Clockwise: Lane, Adair, Grant and Hull, photo via YouTube

Josephine Hull and Jean Adair portray the Brewster sisters. Hull and Adair, plus John Alexander (Teddy Brewster), were reprising their roles from the 1941 stage production. Hull and Adair both received an eight-week leave of absence from the stage production that was still running, but Karloff was an investor in the stage production and its main draw. The entire film was shot in eight weeks, and cost just over $1.2 million of its $2 million budget to produce. On time and underbudget, how often does that happen?

Grant, Massey and Lorre, photo via YouTube

Capra insisted that Massey be made up to look like Karloff. The Warner Bros. legal department was so concerned that Karloff would sue over the likeness that they had the studio get him to sign a release.

Let’s see if I can sum up the plot: when well-known drama critic Mortimer Brewster visits his charmingly lunatic family, including two adorable aunts, to tell them the fantastic news about his engagement to beautiful Elaine Harper, he finds out the horrible truth that spins the visit totally out of control. There is a dead man in the wooden box inside the house. But that is not all! There are eleven more buried under the residence. Then, there is also Teddy, who thinks that he is the late president Theodore Roosevelt. And if this was not enough, we meet another member of this peculiar family, Jonathan, possessing a face that provokes a fantastic recurring gag concerning Karloff, who shows up suddenly with his old friend Dr. Einstein, played to perfection by Lorre.

Even though Grant considered this to be one of his least favorite of his projects, his performance is so exaggerated that it’s especially good. Grant’ daughter Jennifer Grant wrote:

Arsenic And Old Lace made him shudder. I asked him why? It’s a hilarious, sweet, madcap, thoroughly memorable movie. He replied, ‘Egads, all the overwrought double takes, all the gags… I’m way over the top!”

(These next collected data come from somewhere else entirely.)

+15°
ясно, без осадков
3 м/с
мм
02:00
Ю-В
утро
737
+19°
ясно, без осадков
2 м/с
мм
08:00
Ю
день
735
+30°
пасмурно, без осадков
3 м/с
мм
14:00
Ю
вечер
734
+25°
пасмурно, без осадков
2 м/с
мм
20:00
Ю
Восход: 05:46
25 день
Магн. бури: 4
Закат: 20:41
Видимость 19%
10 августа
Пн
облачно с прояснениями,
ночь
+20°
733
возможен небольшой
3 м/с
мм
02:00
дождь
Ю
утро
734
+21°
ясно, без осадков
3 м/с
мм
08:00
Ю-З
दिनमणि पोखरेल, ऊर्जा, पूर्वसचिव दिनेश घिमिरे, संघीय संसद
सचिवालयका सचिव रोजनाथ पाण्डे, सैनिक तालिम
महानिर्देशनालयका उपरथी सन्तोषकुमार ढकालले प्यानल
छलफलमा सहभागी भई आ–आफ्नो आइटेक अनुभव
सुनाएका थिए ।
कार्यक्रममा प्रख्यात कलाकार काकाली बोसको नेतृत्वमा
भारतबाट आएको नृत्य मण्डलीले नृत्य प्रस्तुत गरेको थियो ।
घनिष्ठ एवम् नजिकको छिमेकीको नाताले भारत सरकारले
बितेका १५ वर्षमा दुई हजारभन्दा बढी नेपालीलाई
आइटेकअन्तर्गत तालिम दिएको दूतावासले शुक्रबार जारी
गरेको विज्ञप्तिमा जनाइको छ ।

Grant donated his entire $100,000 salary to wartime charities, insisting:

 ”Jimmy Stewart would have been much better than me.”

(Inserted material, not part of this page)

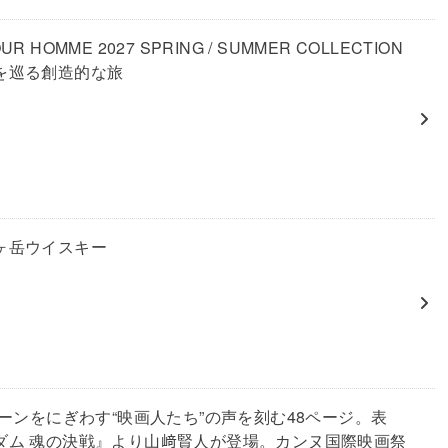
UR HOMME 2027 SPRING / SUMMER COLLECTION
を巡る創造的な旅
ヶ岳ウイスキー
リーンをにぎわす“映画人たち”の声を刻む48ページ。表
ダム 魂の決戦』より山﨑賢人が登場。カンヌ国際映画祭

Stewart later starred opposite Hull in Harvey (1950) for which she won an Academy Award.

What’s surprising is that Grant’s character is the only normal person in the entire household, and Grant was a not-so-typical comic performer. Trying to resolve all the farcical challenges in film, the hardest one proves to be convincing the aunts that killing an innocent older man by adding a bit of arsenic to his wine is not right, mostly due to the circumstances, the two ladies claim that by killing those men they just shorten their miserable, lonely lives. The two genteel ladies help the old men die happy by feeding them a wonderful meal before poisoning them. Another obstacle relates to the fact that the gruesome Jonathan, wants to torture and kill him on the same exact night. Mortimer desperately wants to protect the two serial murderers he loves and stop them from killing anyone else and keep his bride from discovering how deranged his family really is.

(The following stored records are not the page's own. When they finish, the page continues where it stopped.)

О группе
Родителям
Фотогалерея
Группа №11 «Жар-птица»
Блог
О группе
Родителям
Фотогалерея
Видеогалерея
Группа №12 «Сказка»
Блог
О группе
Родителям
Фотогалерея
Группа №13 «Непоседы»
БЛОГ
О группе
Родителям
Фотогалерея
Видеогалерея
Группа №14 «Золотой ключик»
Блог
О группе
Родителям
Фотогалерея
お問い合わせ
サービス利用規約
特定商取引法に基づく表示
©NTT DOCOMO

And as with so many comedies of this sort, there is also more action, here involving police officers and locked-up corpses, lots of twists and turns and kooky characters.

The one scene that is the funniest, and the most absurd, is the conversation between the aunts and Jonathan, who try to resolve a dispute about their little competition: who killed the most people! The sides are currently tied, one of them must be the winner!

The original ending of Kesselring’s play, the aunts poisoning the man who’s taking them to a sanitarium was changed in the film at the insistence of Hollywood censors, who also wouldn’t let Grant’s character say: ”I’m a bastard!”

Some tid-bits:

When Karloff left to head up the touring company of Arsenic And Old Lace, he was replaced on Broadway by film director Erich von Stroheim. Karloff’s rival Bela Lugosi played the role in the Los Angeles company.

Karloff reprised his role for GIs in the South Pacific during a USO tour during WW II. He also appeared in television productions in 1955 (with Orson Bean in Grant’s role, and in 1962 opposite Tony Randall. Three months after Karloff’s death in 1969, Fred Gwynne of The Munsters played the role in a television version with Bob Crane, Lillian Gish and Helen Hayes.